Oh, the money on the Moon is English—you can see Vickie’s sour old kisser on the bills. But no one is under one single illusion as to who runs this joint. You take sides if you’re smart. Offer up your loyalty, ’cause it’s all you’ve got to trade.

Trouble is, most times, when you go looking to sell your soul, nobody’s buying.

I picked up this little notebook at the shop round the corner from the Huntress, which is a whorehouse, but quite a good one. If I’m ever in a bad way, I’ll hope to get hired on there. You get breakfast brought on a tray and don’t have to start work ’til four. I mean to record in it Things I Know. There is such an awful lot to know up here. I suppose I thought the Moon would be like London, only bigger and less expensive. I’m quite certain that was the idea. But just like everywhere else, it only took about five seconds for folk to notice that Earth is very, very far away.

The first supper rush is coming on. My tea’s gone cold. There is already a foxtrot tinkling away in Imperatrix Square: garlands of pale green callowlanterns swinging in the sea wind, heels clapping on the cobblestones like an audience, girls with short hair laughing at boys with feathers in their lapels.
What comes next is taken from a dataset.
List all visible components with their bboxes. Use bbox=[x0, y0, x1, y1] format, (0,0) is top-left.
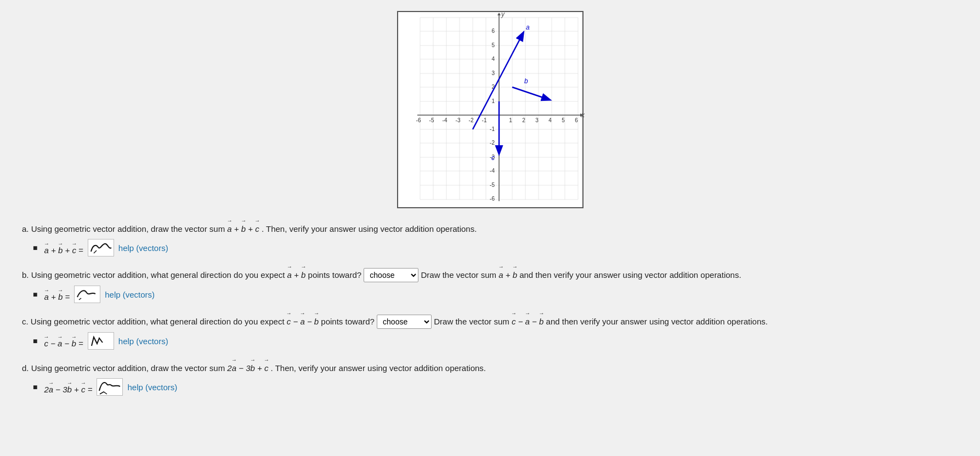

Perhaps I shall join them later. I am a fair dancer. Not superb, but fair. I am always honest about my capabilities. I am very pretty, though my prettiness lacks depth and therefore misses beauty by a hair. I have an extremely expressive face that I can contort at will. I am short, but I have a serviceable chest and practically perfect calves. For stage work I have a rich voice which carries well, though it is somewhat deeper than the fashion. I can alter it somewhat. I can pass for an American or a Frenchwoman, and I am working on a Muscovite lilt. Perhaps at twenty I shall be a superb dancer. Perhaps at thirty I shall be beautiful. Anything is possible.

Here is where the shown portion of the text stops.